(F1227) IN VIVO SINGLE AND DUAL TRANSDUCTION OF AAV6 IN EXPANDED NON-MOBILIZED HAEMATOPOIETIC STEM CELLS FROM TRANSFUSION-DEPENDENT THALASSEMICS IN HUMANIZED MICE
Clinician-Scientist National University of Singapore, Singapore
Abstract: Hematopoietic stem cells (HSC) are an ideal target for gene modification therapies (GMT) as they reconstitute the entire haemopoietic and immune system, and HSC genetic diseases often cause severe lifelong morbidity. Ex-vivo GMT is established for major β-hemoglobinopathies, but limitations include accessibility, affordability and myeloablation and immunosuppression-associated morbidity. These barriers may be circumvented by in-vivo HSC GMT. Adeno- associated viral vector (AAV) hold numerous benefits for in-vivo GMT, but its small payload poses packaging challenges for large gene editors, preferred for their ability to correct mutations in situ. A dual-AAV strategy delivering split-intein editors directly addresses this limitation. We produced a humanized mouse (Humice) engrafted with in-vitro expanded human adult non-mobilised CD45+CD34+ HSC from transfusion-dependent β-thalassaemics to demonstrate the feasibility of dual-AAV serotype 6 (AAV6) targeting of human HSC in vivo. Humice (4-10% human cells, CD45+) were injected intravenously with 5E+12 vector genome (vg)/kg of ssAAV6 expressing GFP or mCherry (1:1 mixture). Peak transduction was 56.82±11.59%, achieved at one-week post-injection, with 31.77±26.21% dual transgene expression in peripheral circulating hCD45+. In Thal humice, single or dual transduction was observed in 0.2-98.2% of nested hCD45 in bone marrow, liver and spleen at four weeks, with AAV6 concentration ranging from 0.8-306017.3 copies per cell.

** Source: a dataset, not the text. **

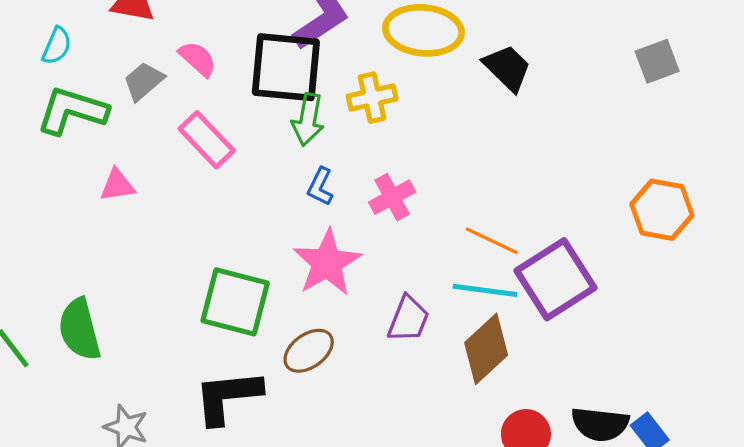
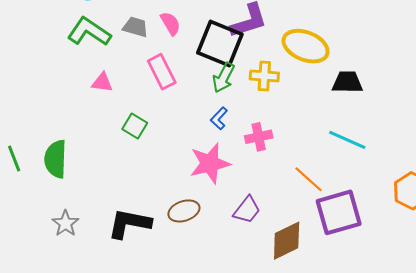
black trapezoid: (507, 68) -> (347, 82), turned -60
gray trapezoid: (144, 81) -> (135, 27), turned 40
cyan line: (485, 290) -> (347, 140), moved
green square: (235, 302) -> (135, 126), moved, size x0.6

Compared to non-thal humice (0.1–91.5% transduction and 0.0-9276.0 copies per cell), an increase in transduction efficiency and VCN was seen. Secondary transplantation of hCD45 initially transduced at 0.6% resulted in engraftment of hCD45 with 4.1-60.7% transduction, confirming AAV6 transduction of long-term repopulating HSC, with minimal activation of pro-inflammatory cytokines compared to non-AAV6 humice. This model demonstrates the feasibility of in-vivo targeting of circulating and nested HSC with AAV6, lending this strategy useful to gene or base editors amenable to split-intein designs packaged as dual AAV6, while benefiting from the promising safety profile of in-vivo AAV therapy and avoiding complications of ex-vivo HSC GMT.
Funding Source: This study was funded by the Singapore Ministry of Health National Medical Research Council NMRC/CSA INV/0012/2016. CM is supported by grants from the NMRC/TA/0003/2012, NMRC/CSA-INV/0012/2016, and NMRC/CSAINV20nov-0016.